Take from the entries below the stretch from the line with "Jeden Sonntag um 11 Uhr!" through the line with "Es stehen keine Zeiten zur Auswahl.", and return it exactly, leaving the pictures out.
******************************
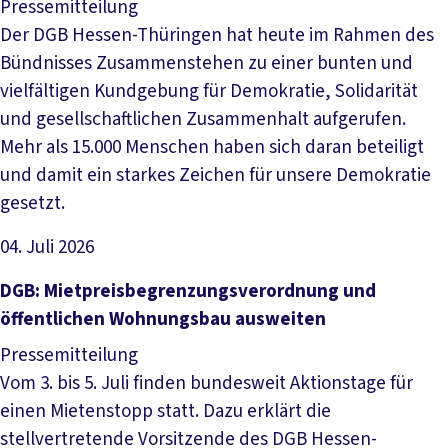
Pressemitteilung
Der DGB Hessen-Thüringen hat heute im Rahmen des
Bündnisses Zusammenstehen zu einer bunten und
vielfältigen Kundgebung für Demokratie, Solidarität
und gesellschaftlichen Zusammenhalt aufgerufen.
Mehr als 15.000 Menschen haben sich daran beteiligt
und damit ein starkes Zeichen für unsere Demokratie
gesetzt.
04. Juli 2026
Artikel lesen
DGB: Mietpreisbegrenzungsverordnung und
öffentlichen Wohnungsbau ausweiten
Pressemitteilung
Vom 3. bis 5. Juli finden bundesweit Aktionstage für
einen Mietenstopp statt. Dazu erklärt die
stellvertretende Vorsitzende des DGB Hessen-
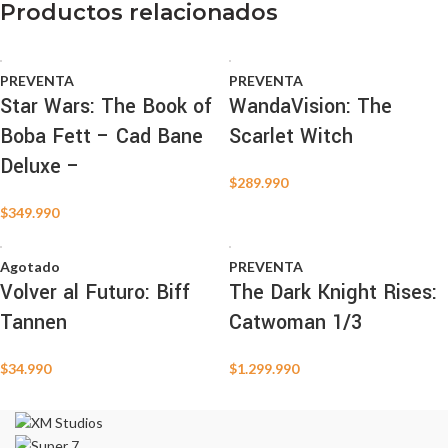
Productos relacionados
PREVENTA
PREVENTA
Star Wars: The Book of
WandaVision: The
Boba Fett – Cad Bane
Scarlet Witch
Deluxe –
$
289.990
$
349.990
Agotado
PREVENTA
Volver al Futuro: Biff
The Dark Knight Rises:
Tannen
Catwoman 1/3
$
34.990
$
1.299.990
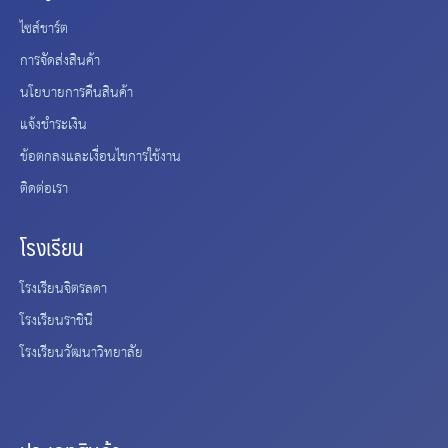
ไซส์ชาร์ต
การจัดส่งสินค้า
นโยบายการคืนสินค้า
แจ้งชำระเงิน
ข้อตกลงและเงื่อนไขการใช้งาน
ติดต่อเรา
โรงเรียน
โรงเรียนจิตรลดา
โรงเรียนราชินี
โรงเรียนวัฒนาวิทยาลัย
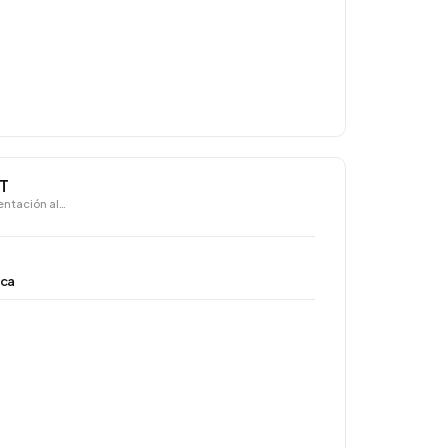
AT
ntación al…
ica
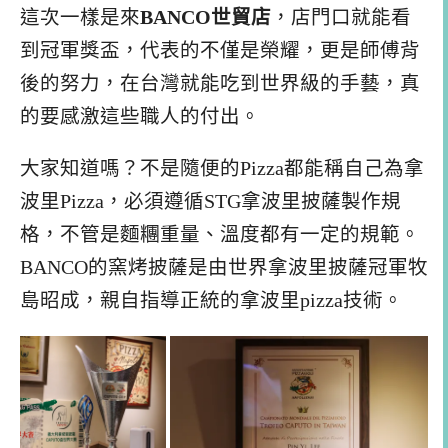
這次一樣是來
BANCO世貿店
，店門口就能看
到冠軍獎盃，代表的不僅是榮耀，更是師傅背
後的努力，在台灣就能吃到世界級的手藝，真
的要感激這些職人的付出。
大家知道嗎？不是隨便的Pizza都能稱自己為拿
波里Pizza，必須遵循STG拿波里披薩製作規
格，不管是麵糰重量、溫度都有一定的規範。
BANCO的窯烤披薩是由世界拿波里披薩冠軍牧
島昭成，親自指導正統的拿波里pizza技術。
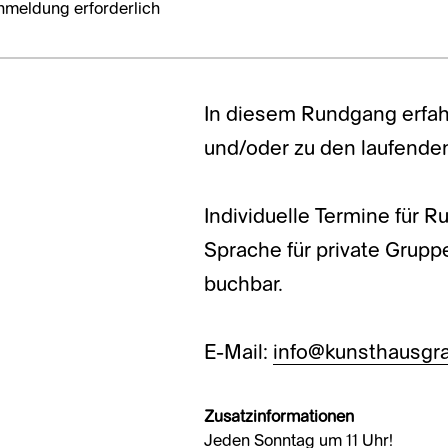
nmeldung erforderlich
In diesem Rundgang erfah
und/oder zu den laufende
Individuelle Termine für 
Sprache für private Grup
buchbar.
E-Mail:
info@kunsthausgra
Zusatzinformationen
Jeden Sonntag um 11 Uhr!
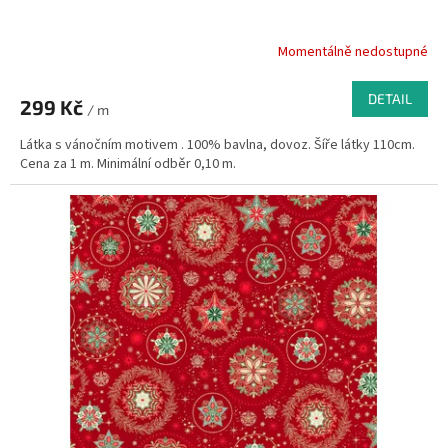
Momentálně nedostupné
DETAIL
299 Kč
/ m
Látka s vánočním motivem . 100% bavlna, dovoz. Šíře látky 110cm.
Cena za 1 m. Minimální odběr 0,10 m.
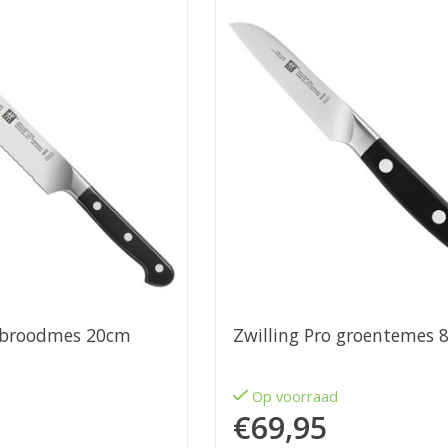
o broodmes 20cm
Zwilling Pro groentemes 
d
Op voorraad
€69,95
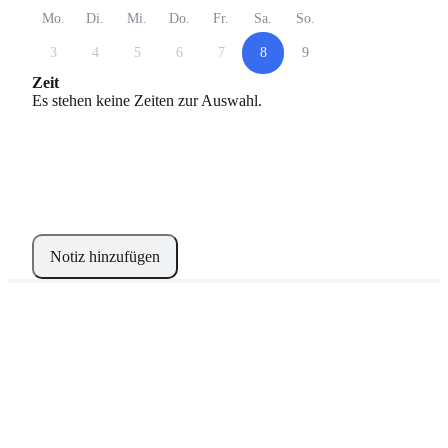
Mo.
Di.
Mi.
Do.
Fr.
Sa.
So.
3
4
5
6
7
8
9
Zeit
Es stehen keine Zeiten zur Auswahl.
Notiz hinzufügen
******************************
◆ **Written response**:
Jeden Sonntag um 11 Uhr!
Momentálně nedostupné
DETAIL
299 Kč
/ m
Látka s vánočním motivem . 100% bavlna, dovoz. Šíře látky 110cm.
Cena za 1 m. Minimální odběr 0,10 m.
o broodmes 20cm
Zwilling Pro groentemes 
d
Op voorraad
€69,95
Mo.
Di.
Mi.
Do.
Fr.
Sa.
So.
3
4
5
6
7
8
9
Zeit
Es stehen keine Zeiten zur Auswahl.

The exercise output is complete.